----- SUPPLIED INFORMATION
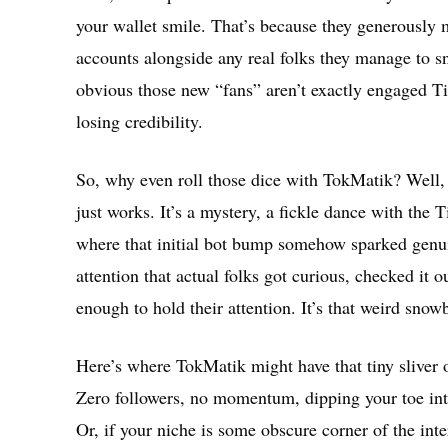
your wallet smile. That’s because they generously m
accounts alongside any real folks they manage to s
obvious those new “fans” aren’t exactly engaged Ti
losing credibility.
So, why even roll those dice with TokMatik? Well,
just works. It’s a mystery, a fickle dance with the 
where that initial bot bump somehow sparked genuin
attention that actual folks got curious, checked it
enough to hold their attention. It’s that weird snowb
Here’s where TokMatik might have that tiny sliver o
Zero followers, no momentum, dipping your toe int
Or, if your niche is some obscure corner of the int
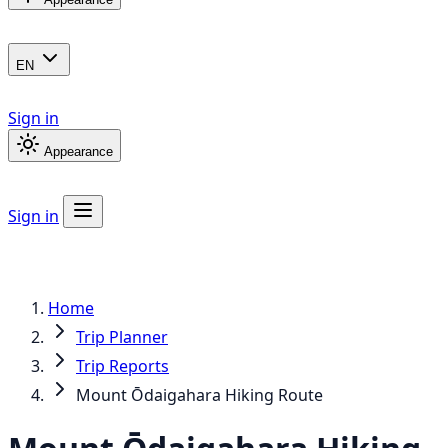
EN
Sign in
Appearance
Sign in
Home
Trip Planner
Trip Reports
Mount Ōdaigahara Hiking Route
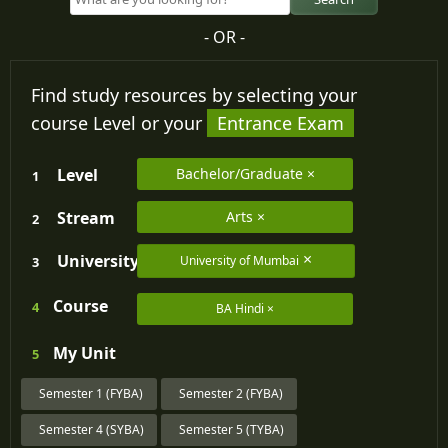
- OR -
Find study resources by selecting your
course Level or your
Entrance Exam
Level
Bachelor/Graduate
1
Stream
Arts
2
University
University of Mumbai
3
Course
4
BA Hindi
My
Unit
5
Semester 1 (FYBA)
Semester 2 (FYBA)
Semester 4 (SYBA)
Semester 5 (TYBA)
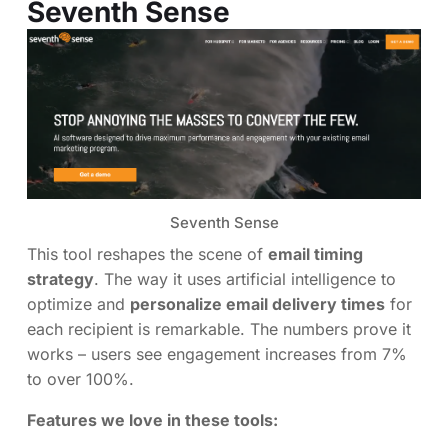
Seventh Sense
Seventh Sense
This tool reshapes the scene of
email timing
strategy
. The way it uses artificial intelligence to
optimize and
personalize email delivery times
for
each recipient is remarkable. The numbers prove it
works – users see engagement increases from 7%
to over 100%.
Features we love in these tools:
----------
## EXERCISE DESCRIPTION
Output nothing but the records above, word for word, with the pictures removed.

## ANSWER BOX
your wallet smile. That’s because they generously m
accounts alongside any real folks they manage to s
obvious those new “fans” aren’t exactly engaged Ti
losing credibility.
So, why even roll those dice with TokMatik? Well,
just works. It’s a mystery, a fickle dance with the 
where that initial bot bump somehow sparked genuin
attention that actual folks got curious, checked it
enough to hold their attention. It’s that weird snowb
Here’s where TokMatik might have that tiny sliver o
Zero followers, no momentum, dipping your toe int
Or, if your niche is some obscure corner of the int
EN
Sign in
Appearance
Sign in
Home
Trip Planner
Trip Reports
Mount Ōdaigahara Hiking Route
- OR -
Find study resources by selecting your
course Level or your
Entrance Exam
Level
Bachelor/Graduate
1
Stream
Arts
2
University
University of Mumbai
3
Course
4
BA Hindi
My
Unit
5
Semester 1 (FYBA)
Semester 2 (FYBA)
Semester 4 (SYBA)
Semester 5 (TYBA)
Seventh Sense
Seventh Sense
This tool reshapes the scene of
email timing
strategy
. The way it uses artificial intelligence to
optimize and
personalize email delivery times
for
each recipient is remarkable. The numbers prove it
works – users see engagement increases from 7%
to over 100%.
Features we love in these tools:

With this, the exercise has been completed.